Fleas lay tiny white oval-shaped eggs the larva is small, pale, has bristles covering its worm-like body, lacks eyes, and has mouthparts adapted to chewing. The larvae feed on various organic matter. The adult flea's diet consists solely of fresh blood. In the pupa phase, the larva is enclosed in a silken, debris-covered cocoon. Fleas go through the four life cycle stages of egg, larva, pupa, and adult. The flea life cycle begins when the female lays after feeding. Adult fleas must feed on blood before they can become capable of reproduction. Eggs are laid in batches of up to 20 or so, usually on the host itself, which means that the eggs can easily roll onto the ground. Because of this, areas where the host rests and sleeps become one of the primary habitats of eggs and developing fleas. The eggs take around two days to two weeks to hatch. Completion of the life cycle from egg to adult varies from two weeks to eight months depending on the temperature, humidity, food, and species. Normally after a blood meal, the female flea lays about 45 to 50 eggs per day up to 600 in a lifetime.
Larvae are blind, avoid light, pass through three larval instars and take a week to several months to develop. Their food consists of digested blood from adult flea feces, dead skin, hair, feathers, and other organic debris. (Larvae do not suck blood.) Pupa mature to adulthood within a silken cocoon woven by the larva to which pet hair, carpet fiber, dust, grass cuttings and other debris adheres. In about five to fourteen days, adult fleas emerge or may remain resting in the cocoon until the detection of vibration (pet and people movement), pressure (host animal lying down on them), heat, noise, or carbon dioxide (meaning a potential blood source is near). Most fleas overwinter in the larval or pupa stage with survival and growth best during warm, moist winters and spring. Newly emerged adult fleas live only about one week if a blood meal is not obtained.
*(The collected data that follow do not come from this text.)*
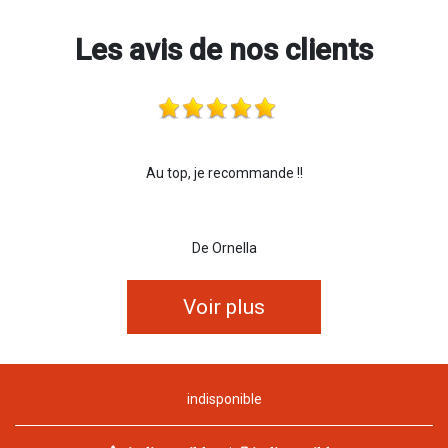
Les avis de nos clients
Au top, je recommande !!
De Ornella
Voir plus
indisponible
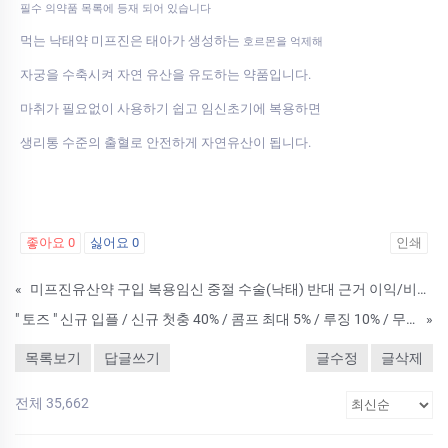
필수 의약품 목록에 등재 되어 있습니다
먹는 낙태약 미프진은 태아가 생성하는
호르몬을 억제해
자궁을 수축시켜 자연 유산을 유도하는 약품입니다.
마취가 필요없이 사용하기 쉽고 임신초기에 복용하면
생리통 수준의 출혈로 안전하게 자연유산이 됩니다.
좋아요
0
싫어요
0
인쇄
«
미프진유산약 구입 복용임신 중절 수술(낙태) 반대 근거 이익/비용 낙태약복용피임임신초기자연낙태약약물낙태 에 따른 주의사항임신초기유산되는약성분 복용후주의사항
" 토즈 " 신규 입플 / 신규 첫충 40% / 콤프 최대 5% / 루징 10% / 무제재
»
목록보기
답글쓰기
글수정
글삭제
전체 35,662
However, completely developed adult fleas can live for several months without eating.

Bird mites belong to a group of arthropods.
Bird mites or Starling Mites are the common names used to describe the mite sometimes are incorrectly called bird lice
Bird mites are most active during Spring and early Summer.
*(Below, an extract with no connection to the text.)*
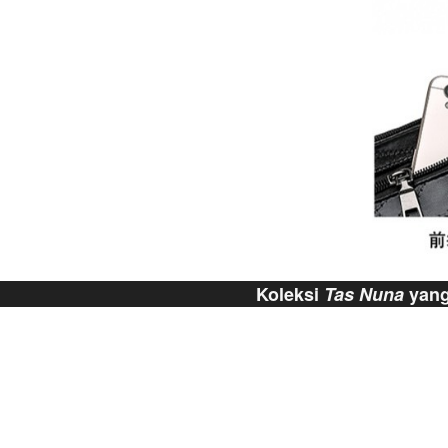
Koleksi
Tas Nuna
 yan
Small but extremely mobile mite, barely visible to the eye,
Eight legs, oval in shape.
Widely distributed throughout warmer regions of the world.
It is a parasite, feeding on the blood of common birds. Semi-transparent in colour, difficult to detect on skin until blood is ingested and then digested; when they may appear reddish to blackish.
Contact with humans can occur after birds gain entry to roof cavities, eaves, of premises where nests are developed, some infestations can occur from birds roosting on the outside of dwellings such as window ledges or awnings.
The mites feed on the unfeathered nestlings, as well as the adult birds, and the large amount of nesting material used by the birds provide the mites with an ideal environment in which to thrive.
Mites have a short life cycle (approximately 7 days) and can rapidly generate large populations.
When the young birds leave the nest, or die, many mites (often many tens of thousands) are left behind in the absence of a suitable host, and these will disperse from the nest into and throughout the dwelling searching for new hosts.
Most mites will die within 3 weeks without a blood meal from a bird host.
They will bite humans they encounter but cannot survive on humans.